Saturday, 24 November 2012

Contact Time - how important is it?

Higher fees
Tuition fees in Higher Education have risen 100 – 200% recently. The six to seven hours a week, 22-24 weeks a year, students spent in direct contact with lecturers – i.e. lectures, seminars and other classes - have seemed even with lower fees not to be good value for money. Of course, there is other contact – emails, meetings and one-to-one tutorials for example. We also alert them to all sorts of opportunities and we direct their reading. For the 168 hours they spend in our company students are expected to spend about another 1000 on self-directed study.
If to become a writer, as many say, you need to practise your skill for 10,000 hours, by the time our students leave us they are about a third of the way there.  Except: some of their work is literature based. And oddly, a significant proportion of them are published before they leave us. Is this because latent talent is being exercised or because we’re teaching well? Hopefully it’s a mixture of the two.
Increase in contact time
We’ve increased our contact time by just over 30%.
This has its own repercussions:
More constraint on the timetable, so more early starts and late finishes, and less chances of finding suitable rooms for every session  
Staff are less likely to be able to take a research day.
Students are less able to fit in part-time work – and may have to drop out because of financial reasons.
Student attendance
Where I work we have hesitated about insisting on attendance, except in those interactive classes that only work with a good number of students there – e.g. creative writing workshops.
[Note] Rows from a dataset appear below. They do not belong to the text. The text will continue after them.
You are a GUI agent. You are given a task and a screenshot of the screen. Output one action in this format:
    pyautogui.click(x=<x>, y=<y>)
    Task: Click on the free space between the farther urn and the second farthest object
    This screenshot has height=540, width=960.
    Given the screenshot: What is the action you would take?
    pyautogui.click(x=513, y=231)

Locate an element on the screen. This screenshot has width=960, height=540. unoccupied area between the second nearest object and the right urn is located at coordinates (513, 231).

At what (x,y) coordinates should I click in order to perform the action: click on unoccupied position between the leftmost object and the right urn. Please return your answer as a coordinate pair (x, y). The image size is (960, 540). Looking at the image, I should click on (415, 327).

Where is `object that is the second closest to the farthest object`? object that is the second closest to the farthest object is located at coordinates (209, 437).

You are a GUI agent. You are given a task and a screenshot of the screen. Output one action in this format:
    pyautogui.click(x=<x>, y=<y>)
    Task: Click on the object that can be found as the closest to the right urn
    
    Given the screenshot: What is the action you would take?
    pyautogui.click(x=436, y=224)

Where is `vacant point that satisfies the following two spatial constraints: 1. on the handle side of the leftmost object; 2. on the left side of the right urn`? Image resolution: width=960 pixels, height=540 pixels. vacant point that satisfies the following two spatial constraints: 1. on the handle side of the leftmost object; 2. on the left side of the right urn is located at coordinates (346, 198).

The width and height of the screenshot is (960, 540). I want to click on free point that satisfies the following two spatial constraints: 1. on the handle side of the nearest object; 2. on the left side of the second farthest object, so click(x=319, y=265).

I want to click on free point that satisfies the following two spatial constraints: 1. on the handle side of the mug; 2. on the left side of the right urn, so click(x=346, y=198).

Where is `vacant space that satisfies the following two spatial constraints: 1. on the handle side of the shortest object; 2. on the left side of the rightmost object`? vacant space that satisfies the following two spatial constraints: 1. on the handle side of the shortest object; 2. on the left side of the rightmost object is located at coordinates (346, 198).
We do, however, rigorously chase up non-attendees because we want to know that they are still with us and still on track. More often than not good attendance is reflected in good results but there are some who rarely attend who do well. Academic freedom after all? There is a deeply-seated conviction that we should allow our students to work according to their own learning style and some students – actually particularly creative writing ones – prefer to work alone.
Teaching quality
We have another conviction that if we insist on attendance we have to offer excellent teaching matched to individual learning styles. This is actually impossible – many a school teacher has burnt out trying to achieve this – you just cannot be all things to all people. Blended teaching styles are a partial answer. The research-active university lecturer is all about a pool of knowledge that is to be passed on and most students regardless of the fees involved will recognise the responsibility they have in making the most of what happens.  That does not always translate into attending class. We’re some way away, however, from what existed fifty years ago and before that: dusty old professors reading out dry old texts from which students were supposed glean the magic themselves. With fees the way they are we’re expected to provide the magic directly.     
It seems surprising then, that the very same students who have made noises about wanting extra contact time do not turn up to class when it is offered. We might worry that what we have to offer is not enticing enough. Or maybe life and work happen to the students. Probably it’s a mixture of all three.
Prompted to some extent by a remark from one student in one of my classes I sent out a quite an assertive letter to my final year students this week. I had been a little disappointed the week before by their attendace – 40% i.e. four out of ten. It was assignment week. More normally I get 70%% to 90%.  I expected them in class unless they were on death’s door and I expected them to contribute to the workshop. Six pieces of work were submitted; I was expecting three. We had an intense workshop but I nevertheless asked myself how much they were getting from it. Could they manage without me? Possibly. They were pretty clued up.  Was the insistence on attendance necessary?
How to recognise a good teacher
Recently we had a colleague who had had a teaching award talk to us. He didn’t use PowerPoint, nor any other visual aid and he gave out no hand-outs yet he held out attention. He made the point that one good lesson is better that ten mediocre ones. We need to inspire our students to want to go and find out more for themselves, not just fill them with information. Why was his talk successful? Because of his sincerity and his professionalism in telling us exactly what we need to know. He was interacting effectively with the people in front of him.  
I try to make my classes content-rich and question-rich. I hope I’m managing it.